Старичок улыбнулся, показав все свои три зуба, и добродушно произнес:
— Да ты ругнись, сынок. Проще станет.
Бруно осторожно, чтобы голова не отлетела, кивнул и ответил:
— Да пошел ты…
И он послал старичка именно туда, куда обычно и посылают в Настоящем. Старичок радостно и согласно замахал руками. Он оказался прав. Стало проще.
Вечером священник сидел у своего камина. Осень была еще не холодной, но сегодня захотелось погреться у огня.
Только что ушла Доана. Священник пытался было ее удержать, но девушка мягко высвободила свою руку. «Уже скоро. Скоро венчание. Все скоро будет», — пообещал на прощание ее взгляд, и розовощекое счастье исчезло.
Целый день Доана отхаживала своего жениха, отпаивала отварами, приводила в чувство. Попутно убрала в доме, приготовила, повесила новые розовые шторы.
Лечению помог и пояс чудовища. Чудесные мази, извлеченные из поясных карманчиков, уже почти ликвидировали кровоподтеки под глазами. Само чудовище, слава богу, молчало. Видимо, наговорилось прошлой ночью.
Розовое пламя в камине, розовые шторы, розоватые линии на изящной тонкостенной чашке, из которой только что пила его любимая — все напоминало священнику о скором спокойном и неизбежном счастье.

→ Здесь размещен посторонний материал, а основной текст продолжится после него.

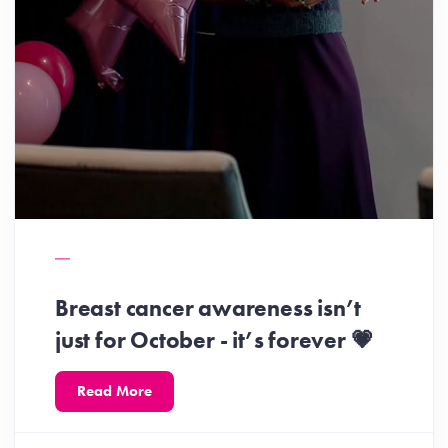
Breast cancer awareness isn’t
just for October - it’s forever 💗
Read More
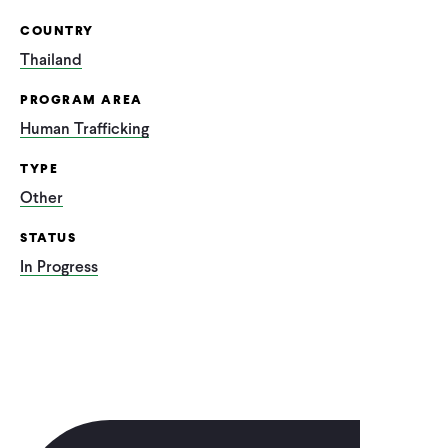
COUNTRY
Thailand
PROGRAM AREA
Human Trafficking
TYPE
Other
STATUS
In Progress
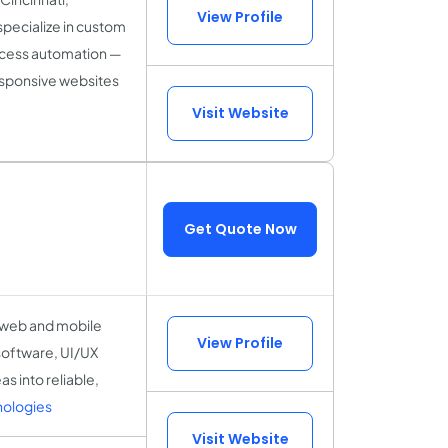
View Profile
specialize in custom
ocess automation —
responsive websites
Visit Website
Get Quote Now
e web and mobile
View Profile
software, UI/UX
 into reliable,
nologies
Visit Website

Пройдет еще несколько дней, и гордое чудовище заснет окончательно. Некому больше будет хныкать об утерянных звездных путях, о несостоявшемся походе к Великому Пределу, об утраченном Будущем. Хватит скитаться по временам! Впереди — простое человеческое счастье. Надо работать, читать проповеди, любить людей, быть счастливым с Доаной, греться после праведных трудов у камина…
Священник покосился на бутылочку церковного вина, мерцавшую в глубине буфета. Всего один стаканчик мог бы расслабить ноющее тело, оживить душу. Нет, он не уступит соблазну! Пусть слабые духом обманно ищут калиточку, чтобы стать людьми Будущего. Он останется в Настоящем навсегда.